# Required action:
Take each line of the data that contains the string "muchos" and copy it.
═════ Input material
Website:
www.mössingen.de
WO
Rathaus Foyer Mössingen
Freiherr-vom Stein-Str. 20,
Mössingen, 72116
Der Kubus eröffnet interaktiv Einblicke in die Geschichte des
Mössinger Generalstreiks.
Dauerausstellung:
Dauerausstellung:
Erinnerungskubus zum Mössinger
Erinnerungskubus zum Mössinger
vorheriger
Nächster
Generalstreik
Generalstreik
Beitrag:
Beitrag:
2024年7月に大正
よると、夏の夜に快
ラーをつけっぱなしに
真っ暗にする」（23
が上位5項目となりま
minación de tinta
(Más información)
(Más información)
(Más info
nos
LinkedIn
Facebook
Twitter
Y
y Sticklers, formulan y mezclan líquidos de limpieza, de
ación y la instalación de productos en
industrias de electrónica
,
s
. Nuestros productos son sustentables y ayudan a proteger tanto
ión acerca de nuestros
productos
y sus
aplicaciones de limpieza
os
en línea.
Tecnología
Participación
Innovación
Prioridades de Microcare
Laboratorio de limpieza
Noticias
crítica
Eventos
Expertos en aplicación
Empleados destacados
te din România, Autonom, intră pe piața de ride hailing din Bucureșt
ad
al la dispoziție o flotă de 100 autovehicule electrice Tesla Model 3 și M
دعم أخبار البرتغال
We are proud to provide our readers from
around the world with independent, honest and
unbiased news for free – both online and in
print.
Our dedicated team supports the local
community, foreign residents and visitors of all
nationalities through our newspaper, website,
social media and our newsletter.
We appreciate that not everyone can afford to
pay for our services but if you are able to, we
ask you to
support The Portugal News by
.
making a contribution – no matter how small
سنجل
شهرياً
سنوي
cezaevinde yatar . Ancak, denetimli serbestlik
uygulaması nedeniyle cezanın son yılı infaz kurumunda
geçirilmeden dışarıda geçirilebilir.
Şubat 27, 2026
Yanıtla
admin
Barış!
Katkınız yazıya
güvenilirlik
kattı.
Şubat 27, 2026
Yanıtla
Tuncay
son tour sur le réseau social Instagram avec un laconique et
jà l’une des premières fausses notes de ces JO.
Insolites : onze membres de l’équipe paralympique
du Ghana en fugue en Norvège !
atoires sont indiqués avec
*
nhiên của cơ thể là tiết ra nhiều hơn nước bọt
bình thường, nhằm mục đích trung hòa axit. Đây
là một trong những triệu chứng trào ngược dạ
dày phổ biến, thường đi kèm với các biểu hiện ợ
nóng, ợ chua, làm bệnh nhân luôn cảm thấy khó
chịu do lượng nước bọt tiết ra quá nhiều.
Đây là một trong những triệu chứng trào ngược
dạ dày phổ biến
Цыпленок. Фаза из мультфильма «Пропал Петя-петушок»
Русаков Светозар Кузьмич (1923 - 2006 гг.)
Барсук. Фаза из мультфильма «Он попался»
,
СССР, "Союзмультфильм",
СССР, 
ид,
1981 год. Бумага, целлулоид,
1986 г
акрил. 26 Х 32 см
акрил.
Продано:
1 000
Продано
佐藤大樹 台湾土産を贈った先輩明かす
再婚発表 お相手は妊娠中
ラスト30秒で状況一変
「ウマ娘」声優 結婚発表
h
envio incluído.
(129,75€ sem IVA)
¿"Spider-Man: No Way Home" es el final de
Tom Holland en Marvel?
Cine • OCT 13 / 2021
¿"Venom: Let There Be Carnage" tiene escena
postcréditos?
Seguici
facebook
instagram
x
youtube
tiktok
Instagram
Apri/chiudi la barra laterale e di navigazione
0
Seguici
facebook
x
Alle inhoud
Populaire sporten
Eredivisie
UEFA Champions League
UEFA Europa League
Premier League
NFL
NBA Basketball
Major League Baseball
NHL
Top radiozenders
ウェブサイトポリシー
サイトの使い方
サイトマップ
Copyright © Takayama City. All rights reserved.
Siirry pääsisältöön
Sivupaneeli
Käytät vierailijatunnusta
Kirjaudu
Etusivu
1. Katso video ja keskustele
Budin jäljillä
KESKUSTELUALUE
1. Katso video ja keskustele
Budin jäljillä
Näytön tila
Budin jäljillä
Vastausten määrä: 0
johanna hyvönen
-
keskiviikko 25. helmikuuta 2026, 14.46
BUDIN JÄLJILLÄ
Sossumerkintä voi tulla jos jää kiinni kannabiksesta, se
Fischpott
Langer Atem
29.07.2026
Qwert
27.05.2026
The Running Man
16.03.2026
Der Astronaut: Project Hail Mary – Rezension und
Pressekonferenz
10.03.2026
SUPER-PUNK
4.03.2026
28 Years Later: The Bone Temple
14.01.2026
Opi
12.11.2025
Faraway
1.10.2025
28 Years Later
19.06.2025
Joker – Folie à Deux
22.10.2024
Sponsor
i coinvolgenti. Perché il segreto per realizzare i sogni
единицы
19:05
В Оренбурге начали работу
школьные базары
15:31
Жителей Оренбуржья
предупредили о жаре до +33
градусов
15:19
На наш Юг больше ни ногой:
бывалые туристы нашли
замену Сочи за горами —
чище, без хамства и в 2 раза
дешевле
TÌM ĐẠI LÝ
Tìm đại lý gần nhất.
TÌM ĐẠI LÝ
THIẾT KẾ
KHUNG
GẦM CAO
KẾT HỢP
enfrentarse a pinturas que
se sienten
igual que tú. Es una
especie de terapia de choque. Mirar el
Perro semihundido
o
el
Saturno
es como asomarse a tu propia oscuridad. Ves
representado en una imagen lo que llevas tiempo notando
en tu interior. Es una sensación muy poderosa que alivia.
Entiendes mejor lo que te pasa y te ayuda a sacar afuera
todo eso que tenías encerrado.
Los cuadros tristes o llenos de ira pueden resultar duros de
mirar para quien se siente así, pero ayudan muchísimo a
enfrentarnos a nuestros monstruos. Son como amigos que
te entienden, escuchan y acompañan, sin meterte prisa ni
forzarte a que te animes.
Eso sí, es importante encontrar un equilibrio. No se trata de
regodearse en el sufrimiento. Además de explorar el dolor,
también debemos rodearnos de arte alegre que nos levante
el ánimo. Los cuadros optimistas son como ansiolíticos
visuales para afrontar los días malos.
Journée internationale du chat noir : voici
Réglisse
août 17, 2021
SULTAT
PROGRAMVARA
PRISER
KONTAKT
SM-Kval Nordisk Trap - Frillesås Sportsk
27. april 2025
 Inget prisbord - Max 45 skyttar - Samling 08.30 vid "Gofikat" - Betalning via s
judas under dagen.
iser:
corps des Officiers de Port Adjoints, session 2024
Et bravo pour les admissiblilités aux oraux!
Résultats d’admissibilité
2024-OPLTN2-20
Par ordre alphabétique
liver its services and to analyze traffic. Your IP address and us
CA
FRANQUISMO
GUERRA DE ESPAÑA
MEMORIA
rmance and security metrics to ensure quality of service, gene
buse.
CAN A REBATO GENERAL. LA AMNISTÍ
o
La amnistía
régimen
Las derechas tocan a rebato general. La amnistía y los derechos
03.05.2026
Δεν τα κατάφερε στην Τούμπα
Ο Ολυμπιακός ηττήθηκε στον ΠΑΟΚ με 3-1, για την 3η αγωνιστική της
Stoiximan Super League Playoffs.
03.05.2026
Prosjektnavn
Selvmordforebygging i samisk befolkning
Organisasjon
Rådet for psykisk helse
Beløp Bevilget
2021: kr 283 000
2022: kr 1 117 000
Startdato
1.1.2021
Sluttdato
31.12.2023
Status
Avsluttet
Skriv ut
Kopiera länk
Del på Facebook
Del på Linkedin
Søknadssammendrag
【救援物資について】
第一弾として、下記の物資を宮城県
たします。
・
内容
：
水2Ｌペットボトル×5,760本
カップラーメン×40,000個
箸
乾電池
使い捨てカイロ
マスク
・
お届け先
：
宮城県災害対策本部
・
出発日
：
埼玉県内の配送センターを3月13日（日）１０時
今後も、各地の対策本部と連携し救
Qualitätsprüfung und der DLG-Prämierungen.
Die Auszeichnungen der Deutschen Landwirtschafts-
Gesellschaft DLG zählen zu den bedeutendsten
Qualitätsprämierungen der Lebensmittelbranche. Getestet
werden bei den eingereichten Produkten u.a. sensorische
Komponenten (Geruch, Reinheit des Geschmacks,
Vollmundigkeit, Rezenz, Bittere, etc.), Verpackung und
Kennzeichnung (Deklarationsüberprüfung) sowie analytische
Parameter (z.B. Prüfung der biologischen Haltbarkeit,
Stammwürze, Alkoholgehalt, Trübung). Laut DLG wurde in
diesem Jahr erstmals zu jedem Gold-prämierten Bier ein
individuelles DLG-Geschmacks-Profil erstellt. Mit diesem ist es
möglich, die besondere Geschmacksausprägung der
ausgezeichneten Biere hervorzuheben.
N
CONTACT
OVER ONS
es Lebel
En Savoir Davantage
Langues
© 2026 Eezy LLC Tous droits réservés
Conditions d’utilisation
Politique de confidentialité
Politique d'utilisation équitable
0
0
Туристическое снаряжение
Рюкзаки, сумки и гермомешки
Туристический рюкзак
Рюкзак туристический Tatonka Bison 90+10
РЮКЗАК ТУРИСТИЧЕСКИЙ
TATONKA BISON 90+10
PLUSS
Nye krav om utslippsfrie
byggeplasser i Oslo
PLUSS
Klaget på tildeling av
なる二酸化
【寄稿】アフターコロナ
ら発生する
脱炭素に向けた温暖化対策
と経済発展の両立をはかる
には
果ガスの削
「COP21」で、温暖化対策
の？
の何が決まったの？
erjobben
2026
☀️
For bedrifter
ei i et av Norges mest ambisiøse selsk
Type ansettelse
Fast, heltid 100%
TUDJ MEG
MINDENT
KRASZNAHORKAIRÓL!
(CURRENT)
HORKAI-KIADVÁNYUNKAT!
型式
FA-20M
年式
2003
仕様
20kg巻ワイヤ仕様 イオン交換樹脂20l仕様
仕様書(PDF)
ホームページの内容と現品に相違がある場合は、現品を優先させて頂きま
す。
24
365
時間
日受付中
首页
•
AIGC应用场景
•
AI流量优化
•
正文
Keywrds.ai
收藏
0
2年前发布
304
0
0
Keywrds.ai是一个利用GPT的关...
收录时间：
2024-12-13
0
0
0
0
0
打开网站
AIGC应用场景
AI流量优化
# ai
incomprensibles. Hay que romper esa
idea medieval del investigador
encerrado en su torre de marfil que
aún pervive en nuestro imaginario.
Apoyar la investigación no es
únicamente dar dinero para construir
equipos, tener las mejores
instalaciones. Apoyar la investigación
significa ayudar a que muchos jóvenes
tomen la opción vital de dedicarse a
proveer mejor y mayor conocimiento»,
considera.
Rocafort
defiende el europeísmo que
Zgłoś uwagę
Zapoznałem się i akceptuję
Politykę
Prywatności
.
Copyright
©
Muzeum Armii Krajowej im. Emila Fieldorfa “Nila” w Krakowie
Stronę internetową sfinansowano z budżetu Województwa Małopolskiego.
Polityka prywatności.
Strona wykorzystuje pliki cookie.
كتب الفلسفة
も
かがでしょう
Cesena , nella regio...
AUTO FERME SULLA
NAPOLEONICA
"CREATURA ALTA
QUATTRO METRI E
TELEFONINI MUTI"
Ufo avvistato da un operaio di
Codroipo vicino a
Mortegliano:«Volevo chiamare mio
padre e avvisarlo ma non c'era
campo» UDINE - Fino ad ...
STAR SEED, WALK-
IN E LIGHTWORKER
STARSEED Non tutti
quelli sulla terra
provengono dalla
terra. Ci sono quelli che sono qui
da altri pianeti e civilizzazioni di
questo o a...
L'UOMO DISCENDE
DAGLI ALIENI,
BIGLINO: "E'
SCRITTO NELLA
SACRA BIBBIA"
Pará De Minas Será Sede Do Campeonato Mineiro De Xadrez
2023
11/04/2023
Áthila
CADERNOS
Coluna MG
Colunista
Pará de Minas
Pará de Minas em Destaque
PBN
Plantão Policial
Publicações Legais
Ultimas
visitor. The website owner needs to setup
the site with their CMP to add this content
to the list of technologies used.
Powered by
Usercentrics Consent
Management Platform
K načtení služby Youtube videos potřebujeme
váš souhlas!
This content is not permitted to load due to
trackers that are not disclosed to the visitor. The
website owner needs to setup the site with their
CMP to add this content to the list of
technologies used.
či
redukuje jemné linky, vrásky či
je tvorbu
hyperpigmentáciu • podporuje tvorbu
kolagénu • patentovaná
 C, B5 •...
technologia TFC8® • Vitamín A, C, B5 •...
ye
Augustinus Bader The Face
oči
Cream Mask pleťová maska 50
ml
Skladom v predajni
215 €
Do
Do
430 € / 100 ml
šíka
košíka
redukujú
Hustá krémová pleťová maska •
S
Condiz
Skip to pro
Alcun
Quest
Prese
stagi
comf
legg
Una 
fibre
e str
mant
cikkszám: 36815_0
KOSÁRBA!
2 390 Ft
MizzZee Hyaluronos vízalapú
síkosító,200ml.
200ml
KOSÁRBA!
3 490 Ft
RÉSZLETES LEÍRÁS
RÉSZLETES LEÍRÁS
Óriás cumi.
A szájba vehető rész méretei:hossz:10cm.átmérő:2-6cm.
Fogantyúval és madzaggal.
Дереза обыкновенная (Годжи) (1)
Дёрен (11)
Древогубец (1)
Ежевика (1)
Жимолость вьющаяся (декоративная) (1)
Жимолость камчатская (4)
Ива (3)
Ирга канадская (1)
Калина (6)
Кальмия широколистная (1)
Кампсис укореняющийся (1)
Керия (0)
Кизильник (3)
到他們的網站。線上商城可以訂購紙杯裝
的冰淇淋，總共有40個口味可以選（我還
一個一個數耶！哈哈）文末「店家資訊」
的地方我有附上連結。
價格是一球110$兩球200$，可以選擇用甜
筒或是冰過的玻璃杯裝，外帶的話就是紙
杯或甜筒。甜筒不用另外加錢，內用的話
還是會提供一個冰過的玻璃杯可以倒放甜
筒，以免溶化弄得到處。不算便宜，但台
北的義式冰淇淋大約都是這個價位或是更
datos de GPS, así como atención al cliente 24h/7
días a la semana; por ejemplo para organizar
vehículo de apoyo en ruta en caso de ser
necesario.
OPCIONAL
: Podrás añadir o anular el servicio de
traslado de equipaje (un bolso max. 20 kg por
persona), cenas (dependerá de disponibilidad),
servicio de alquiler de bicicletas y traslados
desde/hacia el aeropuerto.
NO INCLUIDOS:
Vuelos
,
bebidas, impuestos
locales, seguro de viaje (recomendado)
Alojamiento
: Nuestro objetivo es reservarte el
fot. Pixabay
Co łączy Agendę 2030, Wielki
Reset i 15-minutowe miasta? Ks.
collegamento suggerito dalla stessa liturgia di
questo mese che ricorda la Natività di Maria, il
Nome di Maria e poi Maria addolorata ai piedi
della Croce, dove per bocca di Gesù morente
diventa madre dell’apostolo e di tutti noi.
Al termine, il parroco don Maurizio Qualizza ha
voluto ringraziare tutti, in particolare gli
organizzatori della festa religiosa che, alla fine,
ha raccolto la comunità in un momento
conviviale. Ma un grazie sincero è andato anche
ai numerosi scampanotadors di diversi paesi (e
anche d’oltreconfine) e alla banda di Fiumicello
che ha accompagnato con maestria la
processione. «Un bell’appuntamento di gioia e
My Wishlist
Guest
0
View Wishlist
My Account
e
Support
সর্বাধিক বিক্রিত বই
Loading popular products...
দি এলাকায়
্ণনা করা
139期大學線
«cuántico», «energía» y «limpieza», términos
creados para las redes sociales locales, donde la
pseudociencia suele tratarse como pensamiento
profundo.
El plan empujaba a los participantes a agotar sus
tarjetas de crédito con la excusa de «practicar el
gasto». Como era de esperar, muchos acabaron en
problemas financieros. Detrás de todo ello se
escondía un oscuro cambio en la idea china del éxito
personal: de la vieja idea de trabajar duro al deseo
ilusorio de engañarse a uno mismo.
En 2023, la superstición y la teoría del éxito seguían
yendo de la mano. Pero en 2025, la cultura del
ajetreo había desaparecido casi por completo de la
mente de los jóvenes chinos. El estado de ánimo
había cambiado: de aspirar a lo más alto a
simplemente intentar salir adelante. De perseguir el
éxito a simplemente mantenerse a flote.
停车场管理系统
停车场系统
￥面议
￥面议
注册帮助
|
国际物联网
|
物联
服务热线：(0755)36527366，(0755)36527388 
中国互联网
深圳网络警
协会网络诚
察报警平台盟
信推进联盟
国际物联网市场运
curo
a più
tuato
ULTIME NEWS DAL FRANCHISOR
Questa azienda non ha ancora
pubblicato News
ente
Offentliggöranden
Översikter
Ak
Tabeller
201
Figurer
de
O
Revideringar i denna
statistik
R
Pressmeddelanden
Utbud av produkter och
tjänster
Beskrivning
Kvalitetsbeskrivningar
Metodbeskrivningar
══════════
# Answer section:
significa ayudar a que muchos jóvenes
gasto». Como era de esperar, muchos acabaron en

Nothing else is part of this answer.